A substantially similar statement appeared in all subsequent editions of Williams on Bankruptcy.
Vinelott J said at p.385F-G:
“Lastly this is a case where it seems to me the court should not depart from the settled practice except upon the most compelling ground. As Mr Millett pointed out, under the rules…the trustee or liquidator must within 28 days after receiving a proof of debt admit or reject it or require further evidence in support of it. In a case of any complexity that period is usually extended by agreement as was done in this case. If a creditor were to be compelled to deduct payments received or dividends declared before his proof had been admitted it would be in his interest to press for an early adjudication and to refrain from taking any steps, for instance to enforce a security against the principal debtor, in the meantime. Grave injustice might therefore result in this and possibly other cases by an alteration in the practice of deducting only sums received and dividends declared, before a proof is submitted.”
The issue is whether this practice, applicable in the case of guarantees, should apply in the case of payments from the CMP. On the basis that the CMP and the general estate of the firm are separate estates, Mr Arden submitted that it should apply. This is a matter of great practical significance in the present case, because clients were invited to submit a single document containing both a claim against the CMP and against the general estate. No payments out of the CMP had been made before the submission of claims against the general estate.
All parties agreed that the client money rules are premised upon there being a speedy return of the CMP to clients. Subject to the sort of difficulties which have arisen in the present case and in Lehman, the hope, and perhaps the expectation, is that it should be capable of distribution before distribution of the general estate. In practice, therefore, this is an issue which in the ordinary case need not and ought not to arise. It would, however, clearly be highly undesirable if administrators of a firm were to delay unnecessarily seeking the permission of the court to make distributions to creditors and inviting creditors to submit claims against the general estate in order to ensure that the CMP has been fully distributed before such claims are submitted.
In my judgment, for the reasons for which I have already endeavoured to explain, I do not consider that the client money rules are intended to create in the CMP a separate estate analogous to those of a principal debtor and guarantor. It would be contrary to the nature and purpose of the client money trust if account were not to be taken of payments made from the CMP after the submission of claims against the general estate in arriving at the amount at which such claims could be proved.
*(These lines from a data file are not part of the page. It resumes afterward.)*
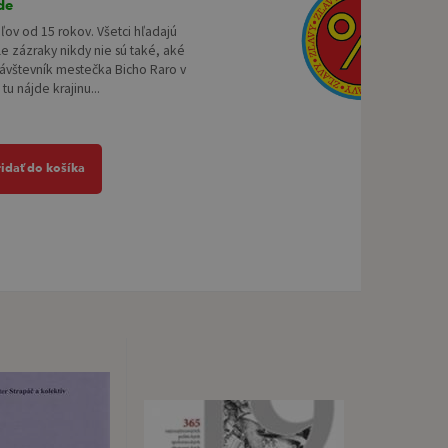
de
eľov od 15 rokov. Všetci hľadajú
le zázraky nikdy nie sú také, aké
Návštevník mestečka Bicho Raro v
tu nájde krajinu...
ridať do košíka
Mr Zacaroli frankly accepted that the Insolvency Rules and the rules applicable to investment bank administrations do not make express provision for this. He suggested that either rule 160 or rule 162 of The Investment Bank Special Administration (England and Wales) Rules 2011 provided means by which this could be dealt with. Rule 162 is the rule which requires secured creditors to deduct the amount or value of their security from their proof of debt. For the reasons advanced for the respondents and largely accepted by Mr Zacaroli, I do not think that the CMP can be treated as security for these purposes.
Rule 160, which has its equivalent in the Insolvency Rules, provides:
“(1) The administrator shall estimate the value of any debt which, by reason of it being subject to any contingency or for any other reason, does not bear a certain value; and a previous estimation may be revised, if the administrator thinks fit, by reference to any change of circumstances or to information coming available to the administrator.
(2) The creditors shall be informed of the estimation and any revision of it.”
Mr Arden and Mr Snowden submitted that this familiar provision dealing with contingent or unascertained claims is not applicable to a claim on a contract, at any rate after application of the hindsight principle has fixed its value as the amount at which it matures or closes out. If, however, as I consider to be the correct position, the claim of a client against the general estate is to be taken as such amount as is due to him after deducting payments from the CMP, then the value of his debt does not bear a certain value until the distributions from the CMP are ascertained. The amount of his contractual claim, fixed with the benefit of hindsight, is only one component of the debt due to him from the firm. In cases where it is apparent that there will be or is likely to be a distribution from the CMP, it seems to me right that an estimate should be made of such distributions in arriving at the amount for which the client may prove and that the amount of such estimates should be revised in line with future developments, in particular actual distributions from the CMP.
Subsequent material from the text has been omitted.